Compute instance database connections reset after OS patching: troubleshooting persistent disconnects

After applying OS patches to our compute instances running Oracle Database, we’re experiencing connection resets causing transaction disruptions. Users see ORA-03113 and ORA-03114 errors randomly throughout the day.

Listener log shows:

TNS-12537: TNS:connection closed
TNS-12560: TNS:protocol adapter error

The database itself is stable with no crashes. Connections work fine for 10-15 minutes then suddenly drop. This started immediately after OS patching. We’re running Oracle Linux 7.9 with Database 19c. Has anyone seen OS TCP keepalive configuration issues after patching that affect database connections?
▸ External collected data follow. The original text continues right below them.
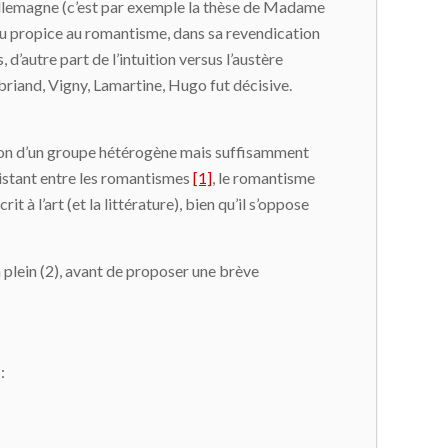
n Allemagne (c’est par exemple la thèse de Madame
rreau propice au romantisme, dans sa revendication
d’autre part de l’intuition versus l’austère
ubriand, Vigny, Lamartine, Hugo fut décisive.
ication d’un groupe hétérogène mais suffisamment
xistant entre les romantismes
[1]
, le romantisme
 l’art (et la littérature), bien qu’il s’oppose
 plein (2), avant de proposer une brève
: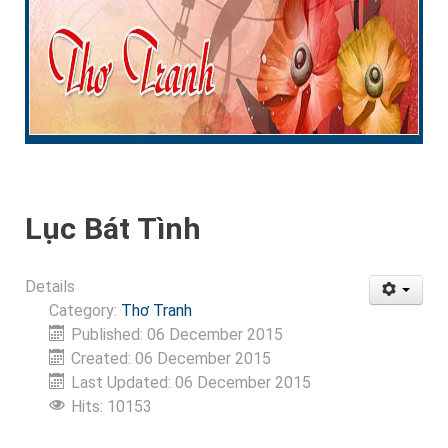
Lục Bát Tình
Details
Category:
Thơ Tranh
Published: 06 December 2015
Created: 06 December 2015
Last Updated: 06 December 2015
Hits: 10153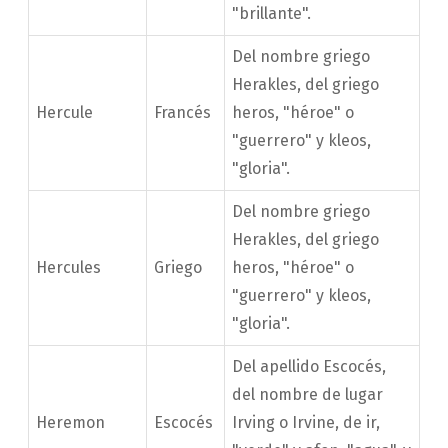
"brillante".
Del nombre griego
Herakles, del griego
Hercule
Francés
heros, "héroe" o
"guerrero" y kleos,
"gloria".
Del nombre griego
Herakles, del griego
Hercules
Griego
heros, "héroe" o
"guerrero" y kleos,
"gloria".
Del apellido Escocés,
del nombre de lugar
Heremon
Escocés
Irving o Irvine, de ir,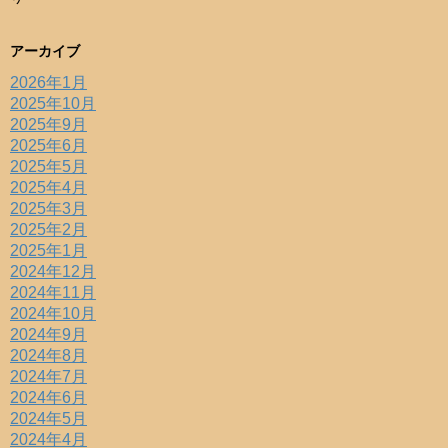
アーカイブ
2026年1月
2025年10月
2025年9月
2025年6月
2025年5月
2025年4月
2025年3月
2025年2月
2025年1月
2024年12月
2024年11月
2024年10月
2024年9月
2024年8月
2024年7月
2024年6月
2024年5月
2024年4月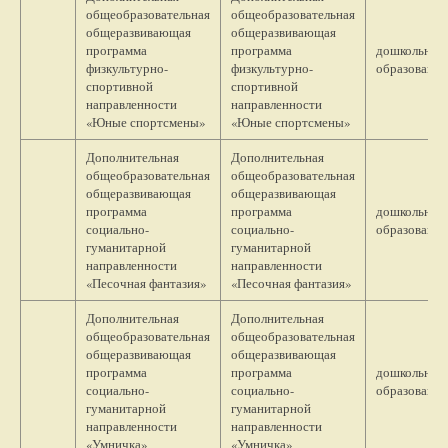
общеобразовательная
общеобразовательная
общеразвивающая
общеразвивающая
программа
программа
дошкольное
физкультурно-
физкультурно-
образование
спортивной
спортивной
направленности
направленности
«Юные спортсмены»
«Юные спортсмены»
Дополнительная
Дополнительная
общеобразовательная
общеобразовательная
общеразвивающая
общеразвивающая
программа
программа
дошкольное
социально-
социально-
образование
гуманитарной
гуманитарной
направленности
направленности
«Песочная фантазия»
«Песочная фантазия»
Дополнительная
Дополнительная
общеобразовательная
общеобразовательная
общеразвивающая
общеразвивающая
программа
программа
дошкольное
социально-
социально-
образование
гуманитарной
гуманитарной
направленности
направленности
«Умничка»
«Умничка»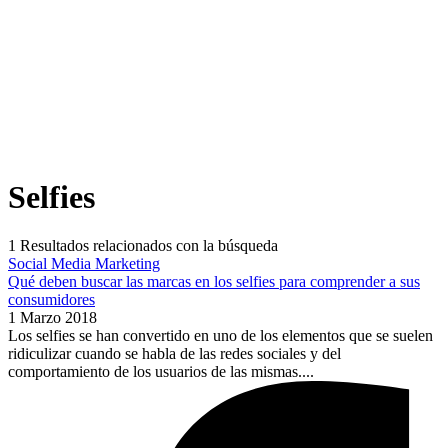
Selfies
1
Resultados relacionados con la búsqueda
Social Media Marketing
Qué deben buscar las marcas en los selfies para comprender a sus
consumidores
1 Marzo 2018
Los selfies se han convertido en uno de los elementos que se suelen
ridiculizar cuando se habla de las redes sociales y del
comportamiento de los usuarios de las mismas....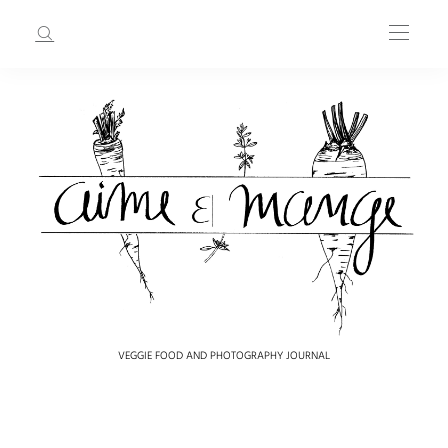
VEGGIE FOOD AND PHOTOGRAPHY JOURNAL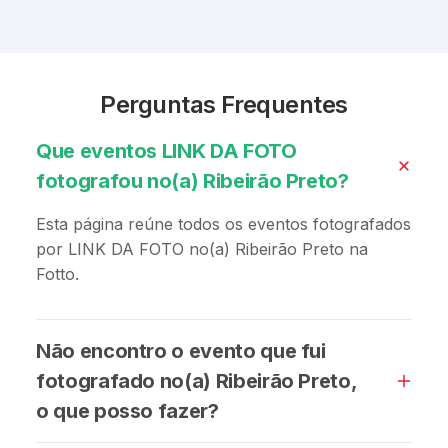
Perguntas Frequentes
Que eventos LINK DA FOTO
fotografou no(a) Ribeirão Preto?
Esta página reúne todos os eventos fotografados
por LINK DA FOTO no(a) Ribeirão Preto na
Fotto.
Não encontro o evento que fui
fotografado no(a) Ribeirão Preto,
o que posso fazer?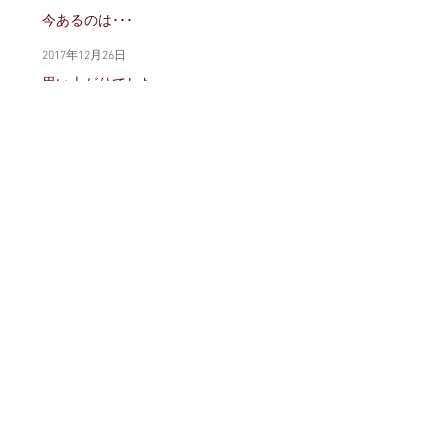
今あるのは･･･
2017年12月26日
思い上がりでした
2017年12月5日
まだまだ･･･です
2017年11月3日
そのままを
2017年10月14日
いくつですか？
2017年10月6日
しょうがない
2017年9月28日
ホームへ戻る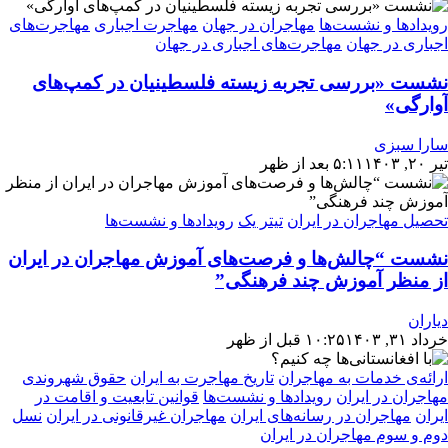
رویدادها و نشست‌ها
مهاجران در جهان
مهاجرت اجباری
مهاجرت‌های
اجباری در جهان
مهاجرت‌های اجباری در جهان
نشست «بررسی تجربه‌ زیسته فلسطینیان در کمپ‌های
آوارگی»
سارا سبزی
تیر ۲۰, ۱۴۰۳
۵:۱۱ بعد از ظهر
تحصیل مهاجران در ایران
تیتر یک
رویدادها و نشست‌ها
نشست “چالش‌ها و فرصت‌های آموزش مهاجران در ایران
از منظر آموزش چند فرهنگی”
دیاران
خرداد ۳۱, ۱۴۰۳
۱۰:۲۵ قبل از ظهر
ارائه‌ی خدمات به مهاجران
تاریخ مهاجرت به ایران
حقوق شهروندی
مهاجران در ایران
رویدادها و نشست‌ها
قوانین تابعیت و اقامت در
ایران
مهاجران در رسانه‌های ایران
مهاجران غیرقانونی در ایران
نسل
دوم و سوم مهاجران در ایران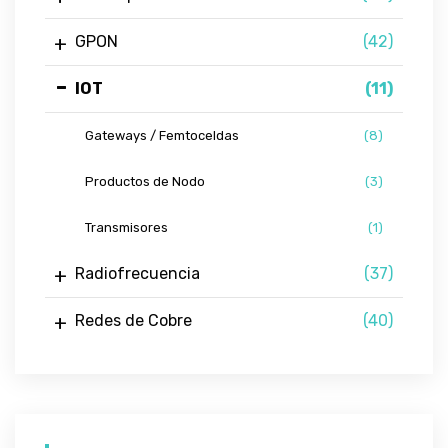
GPON
(42)
IOT
(11)
Gateways / Femtoceldas
(8)
Productos de Nodo
(3)
Transmisores
(1)
Radiofrecuencia
(37)
Redes de Cobre
(40)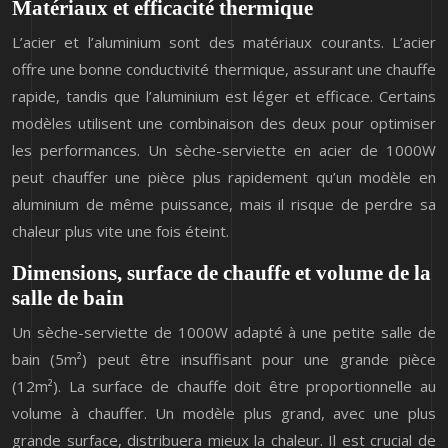
Matériaux et efficacité thermique
L’acier et l’aluminium sont des matériaux courants. L’acier
offre une bonne conductivité thermique, assurant une chauffe
rapide, tandis que l’aluminium est léger et efficace. Certains
modèles utilisent une combinaison des deux pour optimiser
les performances. Un sèche-serviette en acier de 1000W
peut chauffer une pièce plus rapidement qu’un modèle en
aluminium de même puissance, mais il risque de perdre sa
chaleur plus vite une fois éteint.
Dimensions, surface de chauffe et volume de la
salle de bain
Un sèche-serviette de 1000W adapté à une petite salle de
bain (5m²) peut être insuffisant pour une grande pièce
(12m²). La surface de chauffe doit être proportionnelle au
volume à chauffer. Un modèle plus grand, avec une plus
grande surface, distribuera mieux la chaleur. Il est crucial de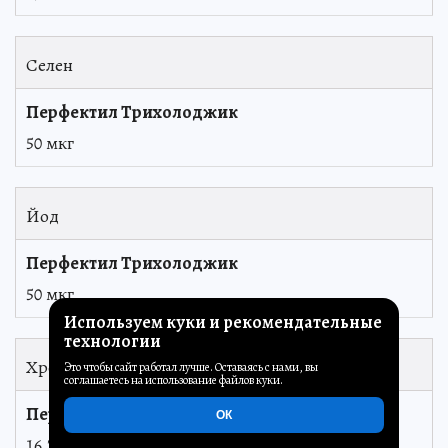
Селен
50 мкг
Йод
50 мкг
Используем куки и рекомендательные
технологии
Хром
Это чтобы сайт работал лучше. Оставаясь с нами, вы
соглашаетесь на использование файлов куки.
ОК
16,7 мкг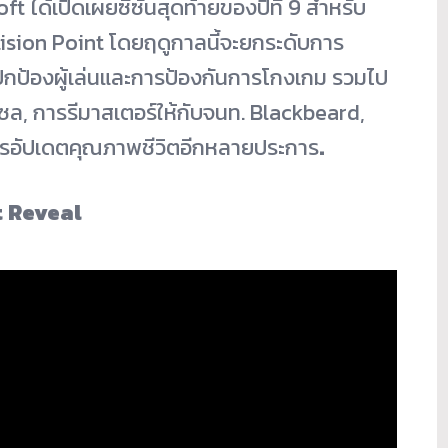
soft ได้เปิดเผยซีซันสุดท้ายของปีที่ 9 สำหรับ
llision Point โดยฤดูกาลนี้จะยกระดับการ
ปกป้องผู้เล่นและการป้องกันการโกงเกม รวมไป
ล, การรีมาสเตอร์ให้กับจนท. Blackbeard,
รอัปเดตคุณภาพชีวิตอีกหลายประการ
.
t Reveal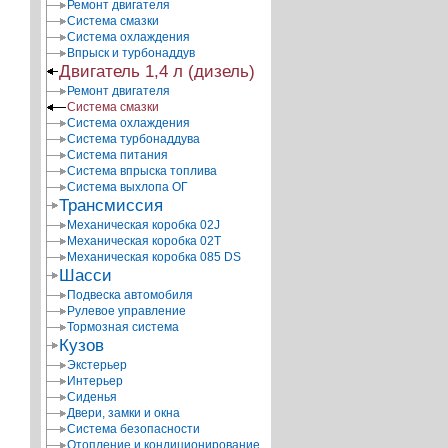
Ремонт двигателя
Система смазки
Система охлаждения
Впрыск и турбонаддув
Двигатель 1,4 л (дизель)
Ремонт двигателя
Система смазки
Система охлаждения
Система турбонаддува
Система питания
Система впрыска топлива
Система выхлопа ОГ
Трансмиссия
Механическая коробка 02J
Механическая коробка 02T
Механическая коробка 085 DS
Шасси
Подвеска автомобиля
Рулевое управление
Тормозная система
Кузов
Экстерьер
Интерьер
Сиденья
Двери, замки и окна
Система безопасности
Отопление и кондиционирование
Your issue is a classic post-patching TCP keepalive misconfiguration combined with connection pool tuning needs. Here’s the complete solution addressing all three focus areas:

OS TCP Keepalive Configuration: OS patches reset /etc/sysctl.conf to defaults. You need to reconfigure and persist these settings:

net.ipv4.tcp_keepalive_time = 300
net.ipv4.tcp_keepalive_intvl = 60
net.ipv4.tcp_keepalive_probes = 9

Apply with ‘sysctl -p’. These values send keepalive probes every 5 minutes (300s) which is well within your firewall’s 600s timeout. The 9 probes with 60s intervals provide 540 seconds of retry time before declaring connection dead.

Database Listener Diagnostics: Enable listener tracing to confirm where connections are failing. Check listener.ora for SQLNET.EXPIRE_TIME parameter - set it to 10 minutes to have Oracle send its own keepalive packets independent of OS settings. This provides defense-in-depth. Review listener logs with timestamps correlated to ORA-03113 errors to determine if termination is client-side, network-side, or server-side.

Connection Pool Tuning: Your UCP configuration needs three critical changes:

pds.setValidateConnectionOnBorrow(true);
pds.setConnectionValidationTimeout(5);
pds.setInactiveConnectionTimeout(300);

ValidateConnectionOnBorrow ensures dead connections are detected before being handed to application. Set validation timeout to 5 seconds for quick detection. InactiveConnectionTimeout of 300 seconds recycles idle connections before firewall timeout.

Additionally, configure SQLNET.RECV_TIMEOUT and SQLNET.SEND_TIMEOUT in sqlnet.ora on the database server to 300 seconds. This ensures the database server itself detects dead clients.

Root Cause: Your ORA-03113 errors occur because the OS patch reset TCP keepalive to 7200 seconds (2 hours), but your firewall drops connections at 600 seconds (10 minutes). Idle pooled connections are terminated by the firewall, but neither the OS nor the application detects this until attempting to use the connection, resulting in protocol adapter errors.

Verification: After implementing these changes, monitor for 48 hours. You should see no more ORA-03113/ORA-03114 errors. Use ‘netstat -anp | grep ESTABLISHED’ to verify connections remain stable. The combination of OS keepalive (300s), Oracle SQLNET.EXPIRE_TIME (600s), and UCP validation ensures connections are either kept alive or properly recycled before becoming stale.

This is almost certainly TCP keepalive related. OS patches often reset network kernel parameters to defaults. Check your current settings with ‘sysctl net.ipv4.tcp_keepalive_time net.ipv4.tcp_keepalive_intvl net.ipv4.tcp_keepalive_probes’. Default values are often too aggressive for database connections.

Good point. We do have a firewall with 600 second idle timeout. Could this be causing the issue even if the database connection is actively used?

We’re using UCP (Universal Connection Pool) on the Java application side. The pool has min 10 and max 50 connections with no validation query configured currently.

Yes, if your application uses connection pooling with idle connections, they can be terminated by the firewall. You need to tune both OS TCP keepalive and application connection pool settings. What connection pool are you using on the application side?

You’re right - the values were reset to defaults. tcp_keepalive_time is 7200 seconds. Should I increase this for database connections? What values do you recommend?